The Dukes opened at Florida State last season and were swept in a three-game series, although they didn’t struggle to score runs with a combined run total of 34-18, including 17-10 in the finale.

James Madison brings back a solid array of veteran hitters and pitchers. Arkansas Coach Dave Van Horn said he is impressed by looking at the Dukes’ stats and video.

“This is a team that last year hit right at almost .300,” Van Horn said, referencing the Dukes’ .298 team batting average. “Won a lot of games. They’re competitive and I don’t feel like they would have scheduled to come here a couple years ago if they didn’t feel good about what they had in their program at the time and also what’s coming in to start the season on the road a long way from home like this.”

Ikenberry said the weather conditions in northwestern Virginia this spring have been productive.

“I tell you what, this preseason is probably the best we’ve had in 20 years in Virginia,” he said. “We’ve been extremely lucky. We haven’t been inside as much as we’ve been in year’s past. That can be kind of a little catch-22. We’re getting ready to play a 56-game schedule and you’ve got three weeks to get [preseason practices] in, and there’s a lot to put in front of these kids in a short amount of time.”

Ikenberry said he and his staff debated whether to agree to a four-game set or go with the more standard three-game series.

“We talked about it and we always look up this time of year and miss mid-week games because of the weather and Arkansas was in the same boat,” Ikenberry said. “So we looked at it and we’re going, ‘OK, let’s play four games and spend some more time that weekend.’ Now, looking back on it, I kind of wish I wouldn’t have.

“But it’s a great experience for our club to play. … I really think it’s a great opportunity for us, being in the Sun Belt Conference, to get to another part of the country and compete.”

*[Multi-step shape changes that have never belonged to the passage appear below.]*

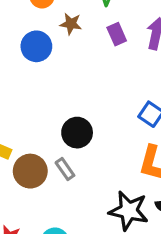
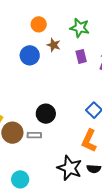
gray rectangle: (65, 169) -> (34, 135), turned -64

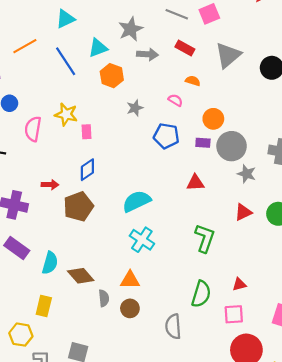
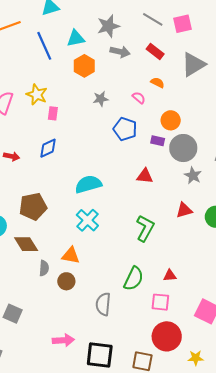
brown pentagon: (78, 206) -> (33, 206), moved

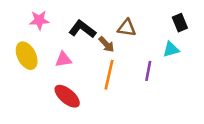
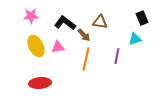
yellow ellipse: (27, 56) -> (36, 46), moved
pink triangle: (63, 59) -> (58, 47), moved
red ellipse: (67, 96) -> (40, 83), moved, turned -45

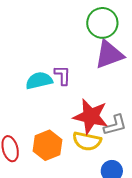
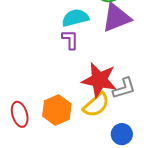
cyan semicircle: (39, 81) -> (75, 18), moved
yellow semicircle: (87, 141) -> (96, 105), turned -52

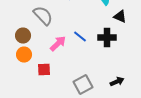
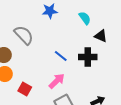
pink arrow: (58, 44) -> (57, 81), moved
red square: (44, 70) -> (25, 89), turned 32

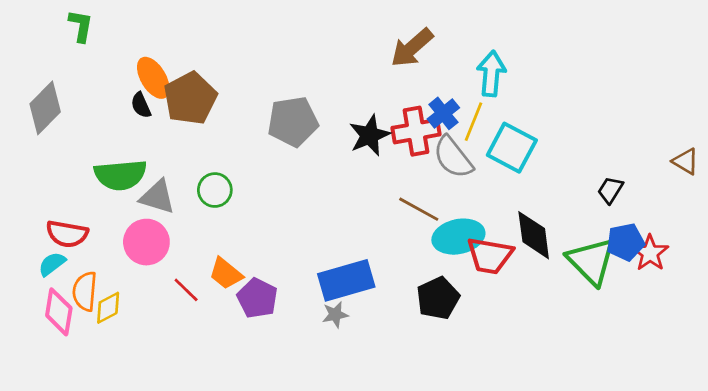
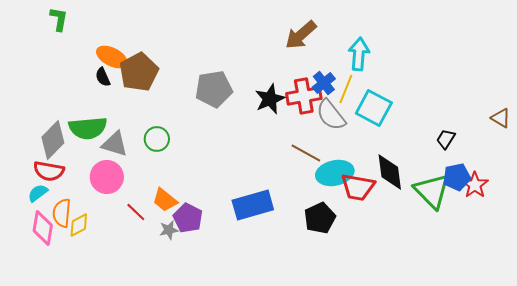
orange ellipse: (153, 78) -> (112, 57), turned -32
gray diamond: (45, 108) -> (53, 140), moved
gray star: (335, 315) -> (169, 230), moved

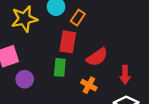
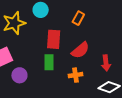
orange rectangle: (78, 18) -> (78, 18), moved
orange cross: (89, 85) -> (76, 75), turned -32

Ikenberry said he’s watched a little bit of video on Arkansas hitters.

“I know they’ve got a lot of really good players up and down the lineup and every pitch and every out is going to be a challenge,” he said. “We know they’re talented and they’re going to do a lot of different things. They produce a well-balanced lineup, which, when you’re third in the country, you’re going to have a well-balanced lineup.”